A la mañana siguiente había veintiocho trabajadores esperando cuando los hombres del conde llegaron, y la mayoría de ellos eran monjes, pues el monasterio en pleno -excepto el anciano hermano Clyro, que era demasiado viejo para poder desempeñar un trabajo pesado- se había unido a la causa. El prior Asaph se apresuró a justificar la falta de hombres y prometió más trabajadores para el día siguiente, pero el conde no estaba de humor para escucharlo. Como el número era inferior al requerido, el conde ordenó a sus soldados que cabalgaran hasta la granja más próxima y le prendieran fuego. Poco después, el humo del incendio oscurecía el cielo por el oeste. Al día siguiente, dieciocho cymry más -diez hombres, seis mujeres y dos muchachos- se unieron a la fuerza de trabajo, arrojando un total de cuarenta y seis, sólo cuatro por debajo del número solicitado por el conde.

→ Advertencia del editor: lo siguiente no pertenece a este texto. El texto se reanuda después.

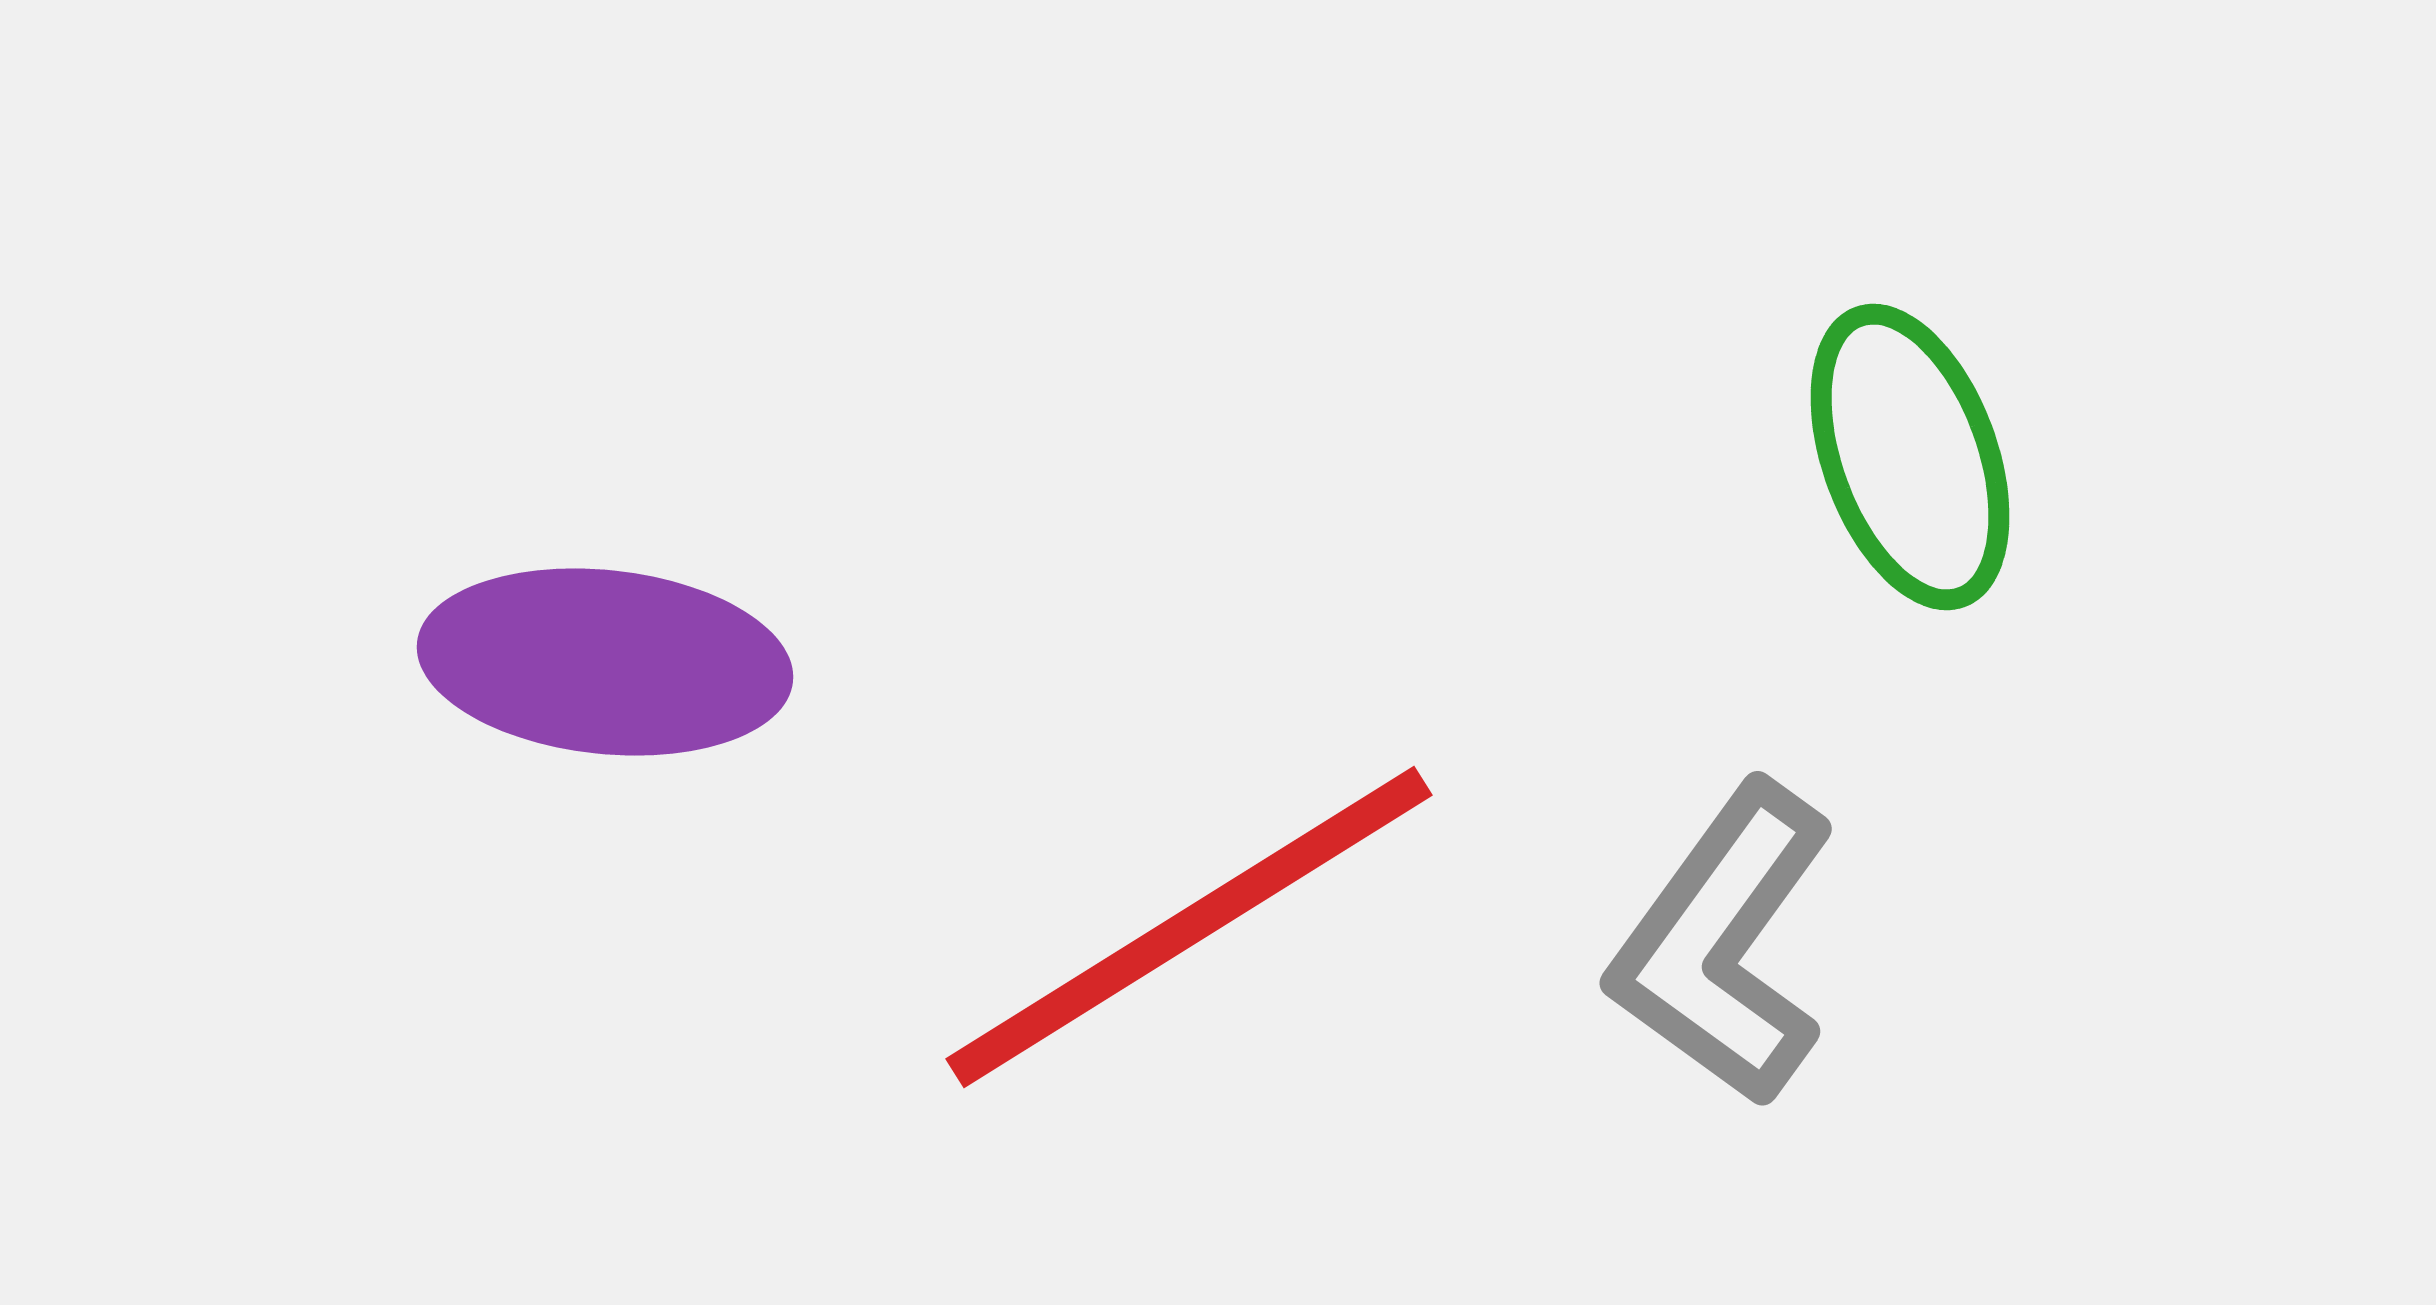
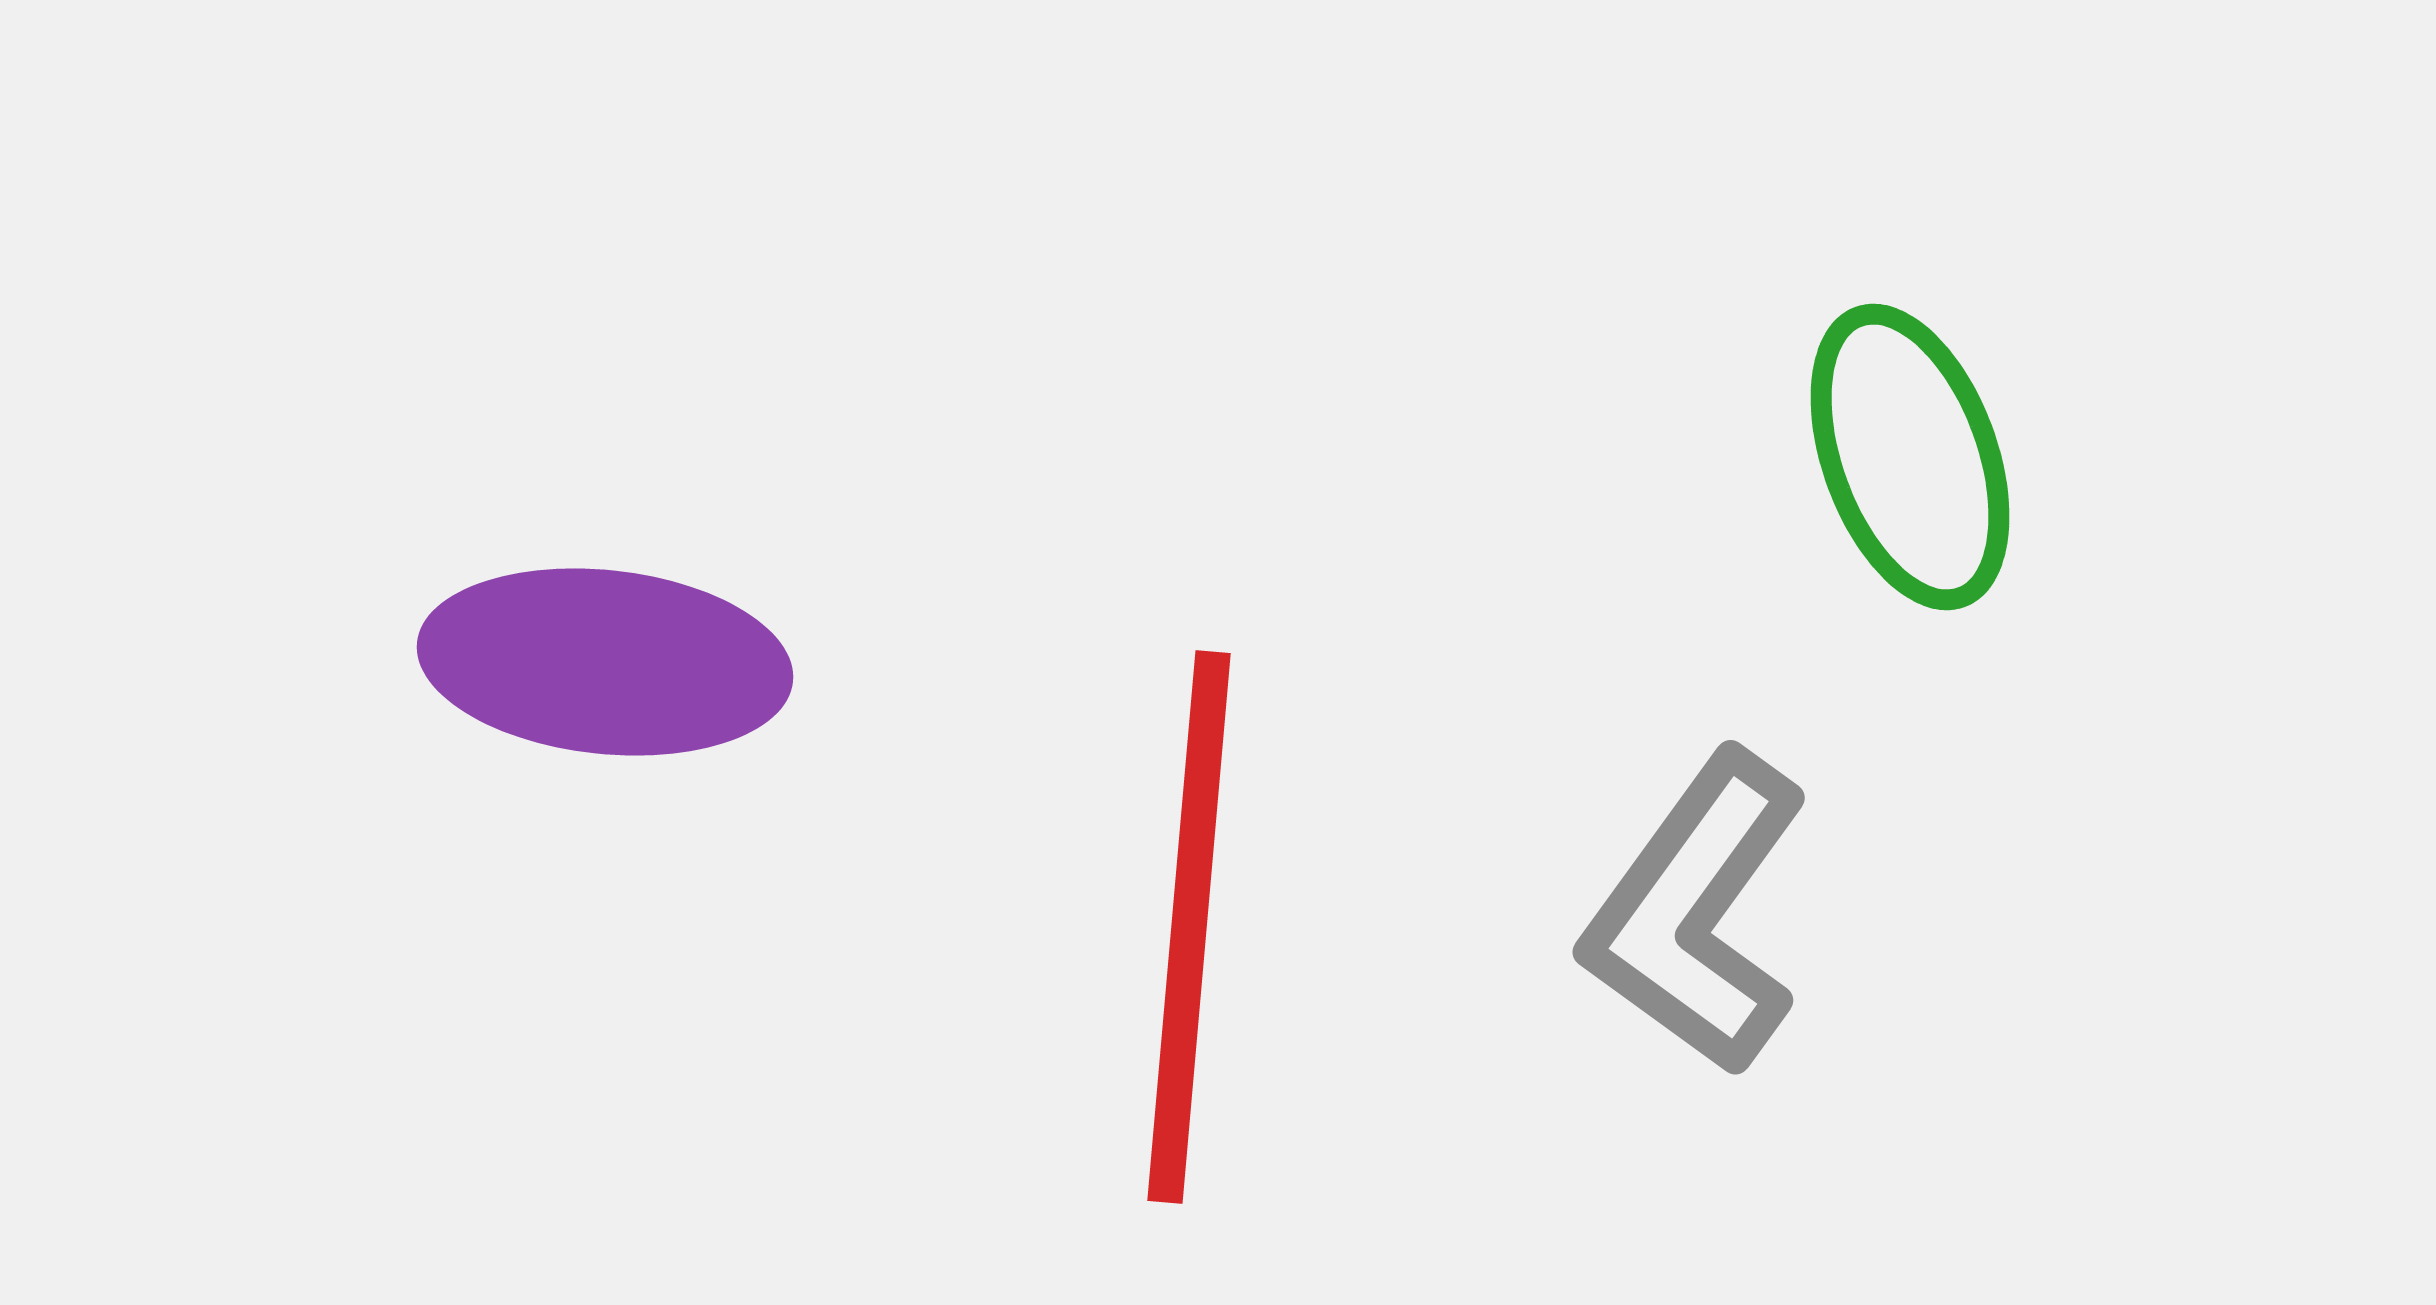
red line: rotated 53 degrees counterclockwise
gray L-shape: moved 27 px left, 31 px up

Falkes De Braose y sus hombres irrumpieron en el patio y encontraron al prior de rodillas ante el aterrorizado y desanimado grupo de nativos cymry y monjes. El prior suplicó al conde que anulara la orden y aceptara a los que habían venido como cumplimiento de su demanda. Como eso no conseguía ablandar al implacable señor, Asaph se tendió en el suelo ante él y le imploró un día más para encontrar a los trabajadores que hacían falta para alcanzar la cuota.
El conde ignoró sus súplicas y ordenó que quemaran otra granja. Los monjes pasaron toda la noche rezando. A la mañana siguiente, aparecieron cuatro trabajadores más, dos de los cuales eran mujeres con bebés entre sus brazos, alcanzando el total de cincuenta, y ya no se destruyó ninguna otra granja.